AKP’li Cumhurbaşkanı Tayyip Erdoğan'ın Ankara'da bulunan Hüseyin Gazi Cemevi’ne dün gerçekleştirdiği ziyarete Alevi kurumları tepkili. Hüseyin Gazi Derneği Yönetim Kurulu da ziyaret öncesi yaptığı açıklamada, ziyaretten haberdar olmadıklarını belirterek, “Dayatmacı ziyaret kabul edilemez” demişti.
Konuya ilişkin Mezopotamya Ajansına değerlendirmelerde bulunan Demokratik Alevi Dernekleri (DAD) Eş Genel Başkanı Musa Kulu ve Pir Sultan Abdal Kültür Derneği (PSAKD) Genel Sekreteri İsmail Ateş, tepkilerini dile getirdi.

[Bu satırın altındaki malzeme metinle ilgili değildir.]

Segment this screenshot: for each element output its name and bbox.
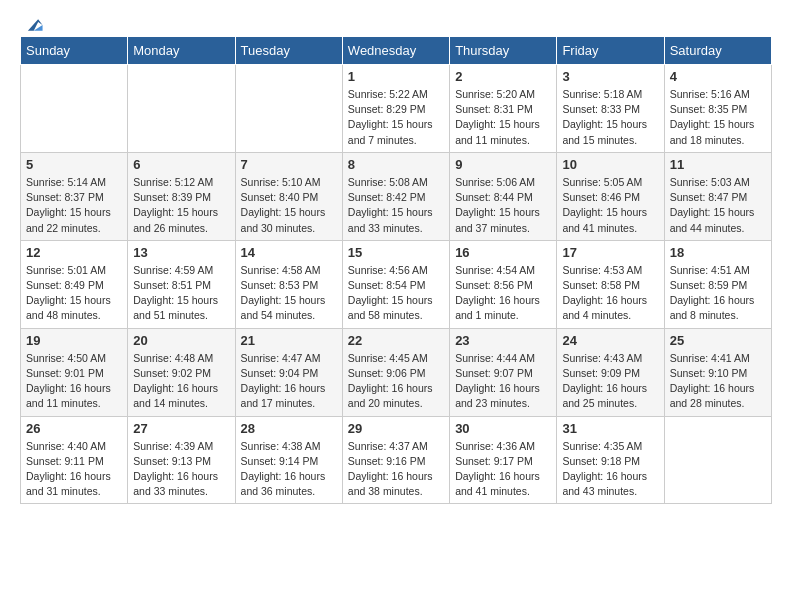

Tarih boyunca Alevileri katliamlara uğratan zihniyetin, bugünkü AKP-MHP zihniyetiyle aynı olduğunu söyleyen Kulu, “25 milyon Alevinin yaşadığı bir ülkede, hâlâ kimlikleri ve inanç yerleri kabul görmüyor ve devletin yöneticileri cemevlerini ‘cümbüş evleri’ olarak tanımlıyorsa, bu zihniyetin bizim varlığımız, inancımız ve kültürümüze düşman olduğunun kanıtıdır" dedi.
"SİSTEMİN SOFRASINA OTURMAK…"
Alevi kurum ve cemevlerine yönelik gerçekleştirilen saldırının planlı olduğunu söyleyen Kulu, failin nasıl ifade vermesi gerektiğinin dahi ezberletildiğini dile getirdi.
Kulu, "Asıl olan herkesin bu tür saldırılara karşı ortak bir tavır göstermesidir. Hak ve doğru olan da budur. Bunun dışında hiçbir şey bu faşist zihniyeti durdurmaya yetmeyecektir. Bizi tanımayan, bir şekilde ölüm fermanımızı veren bir sistemin sofrasına oturmak da zulmü kabul etmek anlamına gelir. Bize düşen de bunu kabul etmemek, hakikatimizi ve inancımızı gelecek nesillere aktarmaktır" diye konuştu.
"TALEBİMİZ İNANCIMIZIN ANAYASAL GÜVENCEYE ALINMASIDIR"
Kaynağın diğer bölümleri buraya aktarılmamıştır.